Yuli Herrera y Ledián Soto protagonistas de Coppelia. Foto: Nancy Reyes Luego del merecido descanso que siguió a la exitosa gira por Italia, el Ballet de Camagüey volvió este fin de semana al Gran Teatro de La Habana para presentar una de sus mejores producciones: Coppelia. El clásico con música de Leo Delibes es probablemente, junto a Giselle, la obra del repertorio tradicional más elaborada que exhibe actualmente la compañía dirigida por Regina Balaguer, y constituye, a mi juicio, una justa referencia sobre su revitalización.
La tónica de esta corta temporada fue el debut en los roles protagónicos de cuatro jóvenes bailarines, quienes asumieron con irreprochable seriedad el reto. Siuchén Ávila, a quien el público habanero recuerda por su singular interpretación de Giselle hace algún tiempo, subió a escena con una Swanilda muy bien pensada, concentrada al máximo y con no pocos momentos de brillantez, donde su espléndida línea lució sobremanera y encontró en los saltos y los equilibrios un apoyo encomiable. Tal vez no esté de más señalarle, a propósito de su esmerada concentración, mayor fluidez en determinados pasos, sobre todo a la hora de picar fuertemente con la punta en las numerosas rondas con que cuenta la obra. No obstante, hablamos de una bailarina probada: una de sus virtudes sigue descansando en el rico compendio de gestos que hacen de sus mímicas un punto y aparte dentro del conjunto. Tuvo a su lado a Yanni García, quien sigue creciendo aceleradamente como bailarín, y que a pesar de no haber estado muy eficiente esta vez como partenaire, mostró, en cambio, unos solos muy virtuosos y un atractivo sentido del humor.
Yuli Herrera constituyó una auténtica sorpresa, pues es la primera vez que la tenemos por la capital como profesional y ha dejado un buen sabor. Durante la función del viernes, no pocos quedamos sin aliento ante la pujante coda de su pas de deux. De técnica poderosa, los giros de esta muchacha son un escándalo dada la limpieza y ajuste que conocen. A pesar de mostrar cierto descuido en la interpretación —resultado muy propio de la sangre joven—, a Yuli se le vio derrochando gracia y agilidad, por lo que me arriesgo a prever que, al correr de unos años, hará muy suyo a este avispado personaje. La acompañó admirablemente Ledián Soto, quien no desaprovechó las variaciones de su Franz y expuso en ellas un resumen de su arsenal: grandes saltos, sobrios piruetees y mucho garbo.

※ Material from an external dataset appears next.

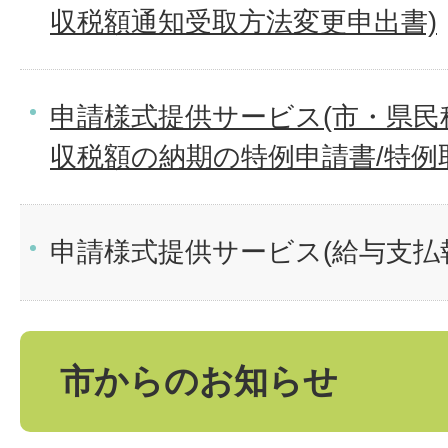
収税額通知受取方法変更申出書)
申請様式提供サービス(市・県民
収税額の納期の特例申請書/特例
申請様式提供サービス(給与支払
市からのお知らせ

El cuerpo de baile, por su parte, logró granjearse meritorios aplausos gracias a las danzas de carácter, trenzadas con mucha holgura. Pero aún más: las muchachas, en particular, estuvieron a la altura requerida; las cuatro amigas de la protagonista, por ejemplo, ejecutaron sus momentos con precisión y vigor.
Liuba Corzo, una de las mejores Swanilda que posee el Ballet de Camagüey, centró en esta ocasión la czarda del primer acto, y brilló notablemente como el Amanecer en el tercero. La siguió con esmero y buenos efectos, también en dichos papeles, la siempre enérgica Maylín Hernández, quien tuvo por compañero en la mazurca a Iradiel Rodríguez. Junto a ellos, la labor de Néstor Luis García en la encarnación del Dr. Coppelius fue sencillamente inmejorable. Subiendo por encima de un maquillaje que para nada lo ayudó, supo engrandecer al controvertido personaje con una técnica intachable.
La Coppelia de los camagüeyanos fue bien acogida, una vez más. La Sala García Lorca se convirtió en testigo del empeño de un elenco muy joven y prometedor, llamado a reafirmar con nuevos bríos el nombre de esta compañía. Por tal razón, saludos al esfuerzo de ensayadores y montadores por regalar un producto de calidad, donde pulsa concientemente la seriedad y la mesura, tan caras al buen arte. Ojalá repitan.